Le fait qu’on puisse s’exprimer librement, ne signifie pas que nous sommes en véritable démocratie. Le point le plus important reste que ceux qui sont au pouvoir respectent les citoyens et que la démocratie réelle les oblige à servir les citoyens ! Or, en France, le pouvoir ne sert plus le peuple, il sert les banques, les très grandes entreprises et les minorités les plus riches.

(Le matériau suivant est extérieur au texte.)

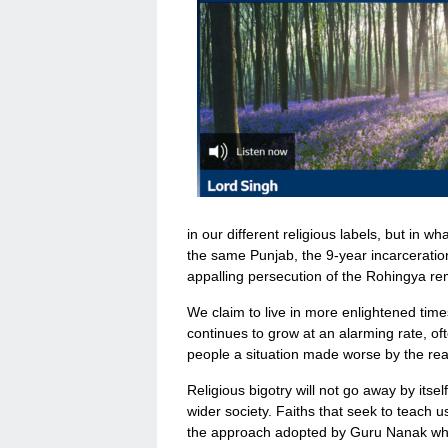
in our different religious labels, but in w
the same Punjab, the 9-year incarceratio
appalling persecution of the Rohingya remi
We claim to live in more enlightened times
continues to grow at an alarming rate, of
people a situation made worse by the read
Religious bigotry will not go away by itsel
wider society. Faiths that seek to teach 
the approach adopted by Guru Nanak when r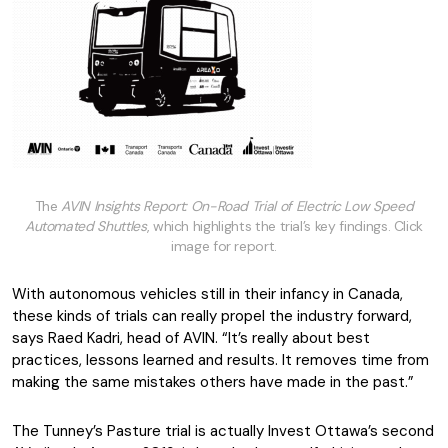
The
AVIN Insights Report: On-Road Trial of Electric Low Speed
Automated Shuttles
, which highlights the trial’s key findings. Click
image for report.
With autonomous vehicles still in their infancy in Canada,
these kinds of trials can really propel the industry forward,
says Raed Kadri, head of AVIN. “It’s really about best
practices, lessons learned and results. It removes time from
making the same mistakes others have made in the past.”
The Tunney’s Pasture trial is actually Invest Ottawa’s second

C’est, à peu de choses près, un système proche de la royauté, banques choyées parce que pourvoyeuses de fonds pour les guerres des rois et leurs folies, et noblesse choyée, d’ailleurs inutilement, ces gens n’étant, le plus souvent, que des parasites.

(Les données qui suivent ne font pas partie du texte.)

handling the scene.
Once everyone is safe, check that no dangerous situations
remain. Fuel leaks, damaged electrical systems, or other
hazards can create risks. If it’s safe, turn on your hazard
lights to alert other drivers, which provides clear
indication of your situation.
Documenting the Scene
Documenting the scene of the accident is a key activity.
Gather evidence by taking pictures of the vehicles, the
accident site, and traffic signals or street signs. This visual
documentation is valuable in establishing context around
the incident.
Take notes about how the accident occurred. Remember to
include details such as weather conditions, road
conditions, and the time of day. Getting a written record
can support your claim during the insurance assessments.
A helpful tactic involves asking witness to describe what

Alors, peut-être, que l’alternance du pouvoir assure la réalité de notre démocratie ? Même pas, dans la mesure où, sauf exception que nous n’avons pas connue depuis fort longtemps, la gauche qui remplace la droite applique la même politique, en tout cas dans le domaine de l’économie totalement dédiée aux délires assassins du monde des financiers internationaux. Il y a fort à parier, l’an prochain, si Sarkozy est débarqué,  que nous ne verrons pas de réels changements dans le domaine social en faveur des plus pauvres ou de la classe moyenne. Cela parce que le droite comme la gauche, du moins celle qui se présente, se laisse dominer par les agences de notation et l’idéologie néolibérale, pour ne pas dire ultralibérale. La droite comme la gauche PS ont trompé le peuple français lorsqu’au Congrès convoqué par Sarkozy, ils ont trahi la volonté de la majorité de Français qui avait refusé le TCE. Cela fait plusieurs fois que je le rappelle dans mes articles, parce que c’est la marque même que nous sommes sortis d’une véritable démocratie. Ce fut un coup d’Etat venant de la droite, mais avec la complicité d’une large partie de la gauche.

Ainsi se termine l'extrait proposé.